TASK DESCRIPTION.
Please find how many lines of the data contain the string "right", and respond with that number only.

SUPPLIED MATERIAL.
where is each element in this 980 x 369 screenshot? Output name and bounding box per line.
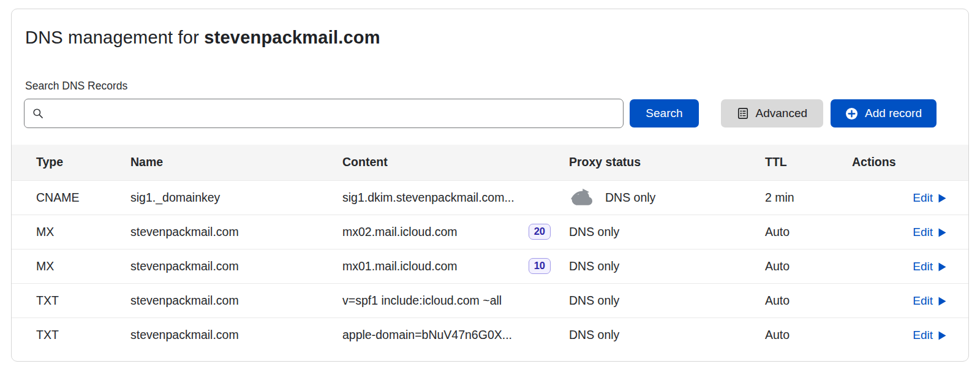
record-name: sig1._domainkey — [130, 180, 342, 215]
record-name: stevenpackmail.com — [130, 249, 342, 283]
search-controls-row: Search Advanced Add record — [12, 99, 968, 128]
record-content: v=spf1 include:icloud.com ~all — [342, 294, 502, 308]
caret-right-icon — [938, 194, 946, 203]
record-content: apple-domain=bNuV47n6G0X... — [342, 328, 512, 342]
column-header-proxy-status: Proxy status — [552, 145, 754, 180]
record-type: CNAME — [12, 180, 130, 215]
edit-record-link[interactable]: Edit — [913, 294, 946, 308]
record-type: TXT — [12, 318, 130, 352]
edit-link-label: Edit — [913, 329, 933, 342]
record-proxy-status: DNS only — [569, 328, 619, 342]
edit-link-label: Edit — [913, 260, 933, 273]
record-name: stevenpackmail.com — [130, 283, 342, 318]
edit-record-link[interactable]: Edit — [913, 260, 946, 273]
search-dns-records-label: Search DNS Records — [25, 80, 955, 93]
caret-right-icon — [938, 331, 946, 340]
record-ttl: 2 min — [754, 180, 841, 215]
record-content: sig1.dkim.stevenpackmail.com... — [342, 191, 514, 205]
record-name: stevenpackmail.com — [130, 215, 342, 249]
mx-priority-badge: 20 — [529, 224, 551, 240]
record-proxy-status: DNS only — [569, 294, 619, 308]
mx-priority-badge: 10 — [529, 258, 551, 274]
column-header-content: Content — [342, 145, 552, 180]
advanced-button[interactable]: Advanced — [721, 99, 824, 127]
edit-record-link[interactable]: Edit — [913, 191, 946, 205]
record-type: MX — [12, 215, 130, 249]
plus-circle-icon — [845, 107, 858, 120]
dns-management-card: DNS management for stevenpackmail.com Se… — [11, 9, 969, 362]
search-button-label: Search — [646, 107, 682, 120]
edit-link-label: Edit — [913, 226, 933, 239]
caret-right-icon — [938, 297, 946, 306]
record-proxy-status: DNS only — [569, 259, 619, 273]
edit-link-label: Edit — [913, 191, 933, 205]
search-input[interactable] — [24, 99, 624, 128]
search-box — [24, 99, 624, 128]
caret-right-icon — [938, 228, 946, 237]
column-header-name: Name — [130, 145, 342, 180]
record-name: stevenpackmail.com — [130, 318, 342, 352]
add-record-button[interactable]: Add record — [831, 99, 937, 127]
advanced-list-icon — [737, 107, 749, 120]
edit-link-label: Edit — [913, 294, 933, 308]
page-title-prefix: DNS management for — [25, 28, 204, 47]
table-header-row: Type Name Content Proxy status TTL Actio… — [12, 145, 968, 180]
dns-record-row: MX stevenpackmail.com mx01.mail.icloud.c… — [12, 249, 968, 283]
record-content: mx01.mail.icloud.com — [342, 259, 457, 273]
search-button[interactable]: Search — [630, 99, 698, 127]
dns-records-table: Type Name Content Proxy status TTL Actio… — [12, 145, 968, 352]
record-ttl: Auto — [754, 249, 841, 283]
record-content: mx02.mail.icloud.com — [342, 225, 457, 239]
record-ttl: Auto — [754, 318, 841, 352]
dns-record-row: TXT stevenpackmail.com v=spf1 include:ic… — [12, 283, 968, 318]
dns-record-row: CNAME sig1._domainkey sig1.dkim.stevenpa… — [12, 180, 968, 215]
record-ttl: Auto — [754, 283, 841, 318]
edit-record-link[interactable]: Edit — [913, 226, 946, 239]
record-proxy-status: DNS only — [569, 225, 619, 239]
record-ttl: Auto — [754, 215, 841, 249]
advanced-button-label: Advanced — [756, 107, 808, 120]
column-header-ttl: TTL — [754, 145, 841, 180]
record-type: MX — [12, 249, 130, 283]
dns-only-cloud-icon — [569, 187, 597, 208]
caret-right-icon — [938, 262, 946, 272]
record-proxy-status: DNS only — [605, 191, 655, 205]
page-title: DNS management for stevenpackmail.com — [25, 28, 955, 48]
record-type: TXT — [12, 283, 130, 318]
edit-record-link[interactable]: Edit — [913, 329, 946, 342]
dns-record-row: TXT stevenpackmail.com apple-domain=bNuV… — [12, 318, 968, 352]
column-header-actions: Actions — [841, 145, 968, 180]
add-record-button-label: Add record — [865, 107, 922, 120]
column-header-type: Type — [12, 145, 130, 180]
dns-record-row: MX stevenpackmail.com mx02.mail.icloud.c… — [12, 215, 968, 249]
page-title-domain: stevenpackmail.com — [204, 28, 380, 47]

TASK ANSWER.
5